Harlan Levy: Do you see the worsening European debt situation spiraling out of control and seriously threatening the U.S. economy?
Ethan Harris: Clearly the European situation has taken a turn for the worse. The brief moment of stability that came from European Central Bank liquidity injections seems to be ending. We see about a 50% chance that Greece leaves the eurozone in the next six months. While Europe has been preparing for this event, if this should happen, clearly there could be unintended consequences, and it would put tremendous pressure on the rest of Europe.
However, our view is that even in this scenario, the European Central Bank would be very aggressive in stemming the contagion into the rest of the region. We would expect them to cut interest rates, buy peripheral bonds, and introduce a new bank lending program. We believe this would contain the damage and mean a small spillover into the U.S. and the rest of the world.
However, even with a European Central Bank rescue Europe faces a very daunting period ahead with a continuing recession, very tight credit, and continued mini-crises. Investors will have to keep an eye out for repeated risk flares from Europe.

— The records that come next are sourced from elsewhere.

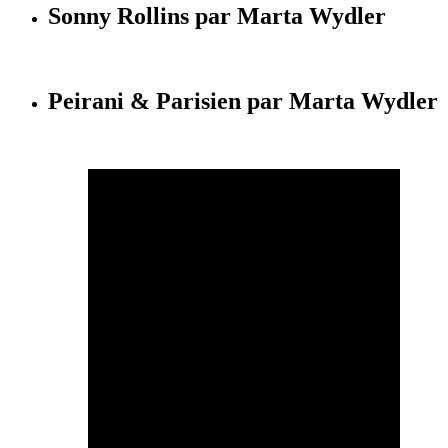
Sonny Rollins par Marta Wydler
Peirani & Parisien par Marta Wydler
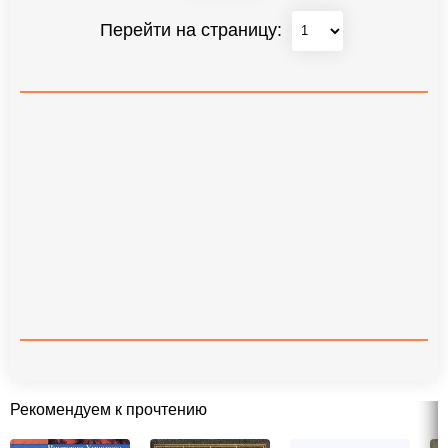
Перейти на страницу:
Рекомендуем к прочтению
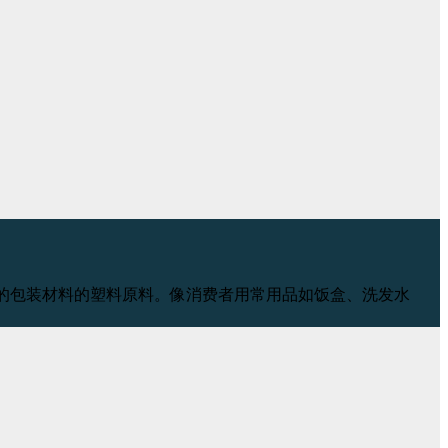
加工用于制造新的包装材料的塑料原料。像消费者用常用品如饭盒、洗发水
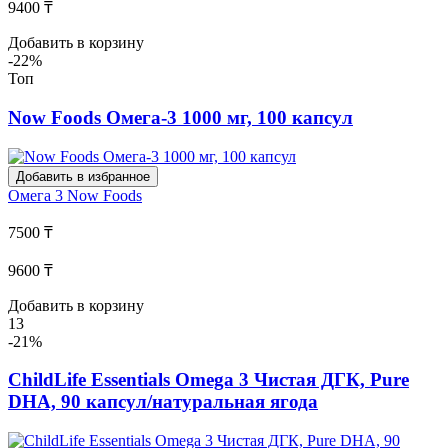
9400 ₸
Добавить в корзину
-22%
Топ
Now Foods Омега-3 1000 мг, 100 капсул
Добавить в избранное
Омега 3
Now Foods
7500 ₸
9600 ₸
Добавить в корзину
13
-21%
ChildLife Essentials Omega 3 Чистая ДГК, Pure
DHA, 90 капсул/натуральная ягода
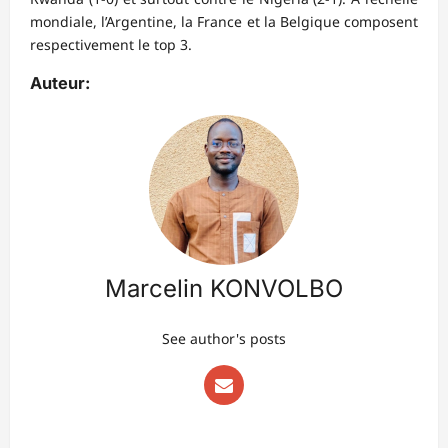
mondiale, l’Argentine, la France et la Belgique composent
respectivement le top 3.
Auteur:
Marcelin KONVOLBO
See author's posts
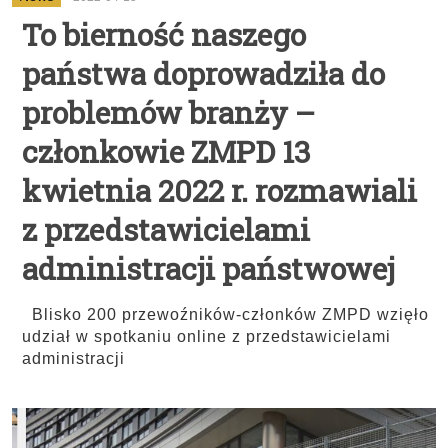
To bierność naszego
państwa doprowadziła do
problemów branży –
członkowie ZMPD 13
kwietnia 2022 r. rozmawiali
z przedstawicielami
administracji państwowej
Blisko 200 przewoźników-członków ZMPD wzięło
udział w spotkaniu online z przedstawicielami
administracji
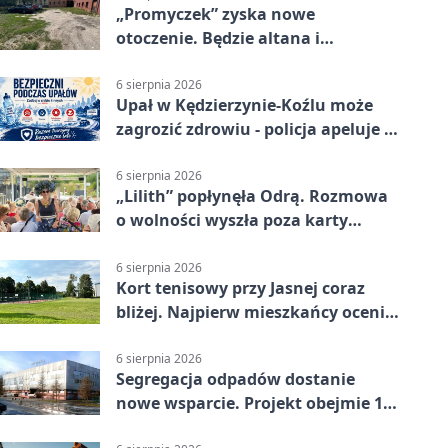
„Promyczek” zyska nowe
otoczenie. Będzie altana i
plenerowa siłownia
6 sierpnia 2026
Upał w Kędzierzynie-Koźlu może
zagrozić zdrowiu - policja apeluje o
czujność
6 sierpnia 2026
„Lilith” popłynęła Odrą. Rozmowa
o wolności wyszła poza karty
powieści
6 sierpnia 2026
Kort tenisowy przy Jasnej coraz
bliżej. Najpierw mieszkańcy ocenią
projekt
6 sierpnia 2026
Segregacja odpadów dostanie
nowe wsparcie. Projekt obejmie 15
gmin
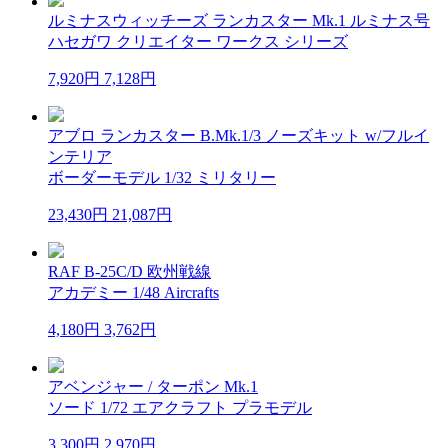
ルミナスウィッチーズ ランカスター Mk.1 ルミナス号
ハセガワ クリエイター ワークス シリーズ
7,920円
7,128円
アブロ ランカスター B.Mk.1/3 ノーズキット w/フルイ
ンテリア
ボーダーモデル 1/32 ミリタリー
23,430円
21,087円
RAF B-25C/D 欧州戦線
アカデミー 1/48 Aircrafts
4,180円
3,762円
アベンジャー / ターポン Mk.1
ソード 1/72 エアクラフト プラモデル
3,300円
2,970円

H.L.: How do you rate the biggest headwinds facing the U.S. economy other than Europe, like the $1.2 trillion year-end budget cuts and the end of the Bush tax cuts?
E.H.: Clearly the big challenge in the U.S. in the year ahead is the massive fiscal cliff at year-end. Politicians have moved all the tough choices of the last three years to right after the election. This includes a wide range of tax increases and spending cuts. In total, the threatened austerity amounts to more than 4% of Gross Domestic Product. If the cliff is not modified or eliminated there's a high probability of a recession next year.

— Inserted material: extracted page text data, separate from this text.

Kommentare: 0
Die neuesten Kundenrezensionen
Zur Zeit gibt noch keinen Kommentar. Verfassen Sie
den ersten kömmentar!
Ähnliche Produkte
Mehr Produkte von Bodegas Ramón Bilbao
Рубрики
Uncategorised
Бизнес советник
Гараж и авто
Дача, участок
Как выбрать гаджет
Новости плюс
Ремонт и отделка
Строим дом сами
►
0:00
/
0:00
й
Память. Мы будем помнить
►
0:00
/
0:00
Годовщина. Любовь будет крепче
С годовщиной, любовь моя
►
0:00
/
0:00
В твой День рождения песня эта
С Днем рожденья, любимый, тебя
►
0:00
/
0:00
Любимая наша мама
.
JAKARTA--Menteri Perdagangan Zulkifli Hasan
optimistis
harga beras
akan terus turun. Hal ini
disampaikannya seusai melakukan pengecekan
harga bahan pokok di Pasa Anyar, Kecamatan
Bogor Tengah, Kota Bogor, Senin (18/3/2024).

It's important to recognize that the cliff will be very hard to resolve in a completely benign manner. There will be tremendous pressure to implement at least some fiscal tightening. It's also important to recognize that the cliff will likely cause a slowdown in growth in the second half of this year. Faced with an uncertain large shock, businesses and households will tend to postpone spending decisions until after the cliff is resolved. We would expect big, hard-to-reverse spending decisions to be delayed. That would mean some slowing in business expansion plans and weakness in buying of large consumer durables like autos. People will decide to wait to see how the cliff is resolved before resuming their spending.

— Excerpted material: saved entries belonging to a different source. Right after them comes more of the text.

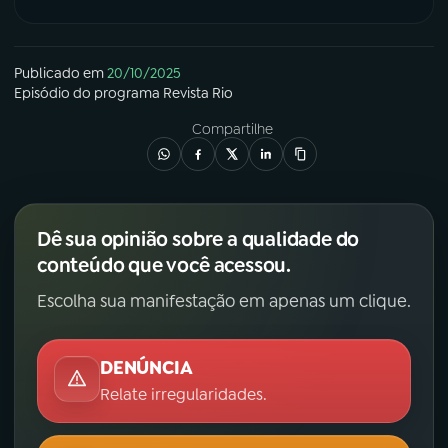
Publicado em
20/10/2025
Episódio
do programa
Revista Rio
Compartilhe
Dê sua opinião sobre a qualidade do
conteúdo que você acessou.
Escolha sua manifestação em apenas um clique.
DENÚNCIA
Relate irregularidades.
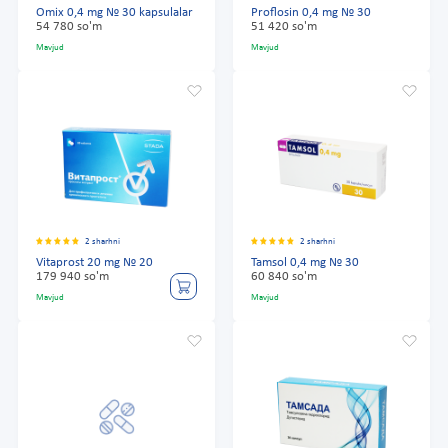
Omix 0,4 mg № 30 kapsulalar
Proflosin 0,4 mg № 30
54 780 so'm
51 420 so'm
Mavjud
Mavjud
2 sharhni
2 sharhni
Vitaprost 20 mg № 20
Tamsol 0,4 mg № 30
179 940 so'm
60 840 so'm
Mavjud
Mavjud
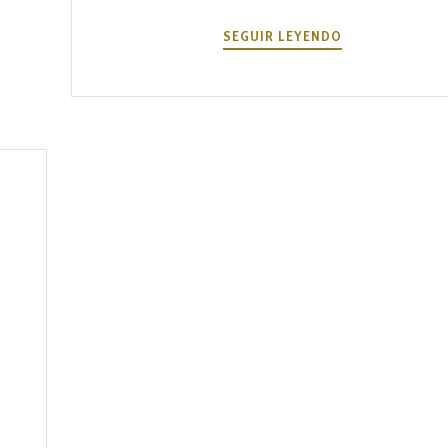
1
SEGUIR LEYENDO
DE
OCTUBRE
DÍA
MUNDIAL
DE
LA
MÚSICA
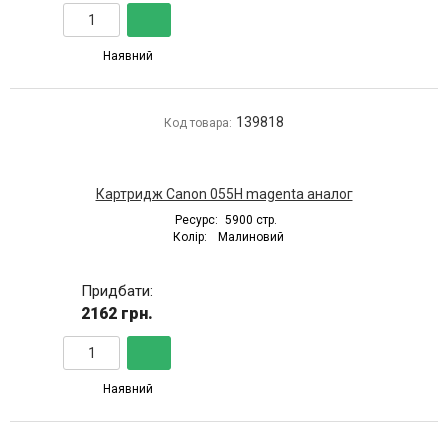
Наявний
139818
Код товара:
Картридж Canon 055H magenta аналог
Ресурс:
5900 стр.
Колір:
Малиновий
Придбати:
2162 грн.
Наявний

All of this could be avoided if politicians could get together and reach a bipartisan consensus to modify and reduce the potential shock to the economy, but in an election year, sensible fiscal planning is impossible.
H.L.: What kind of growth in the U.S. economy do you expect this year and next year?
E.H.: We think that the economy now has an underlying growth of about 2.5%. We're continuing to slowly recover from the banking and real estate crisis. However, the uncertainty being created by Washington and the likely fiscal austerity next year suggest to us that there will be another soft patch in the economy in the second half of this year and continuing into 2013. Over the four quarters surrounding the fiscal cliff we expect the economy to grow only at about a 1% to 1.5% rate.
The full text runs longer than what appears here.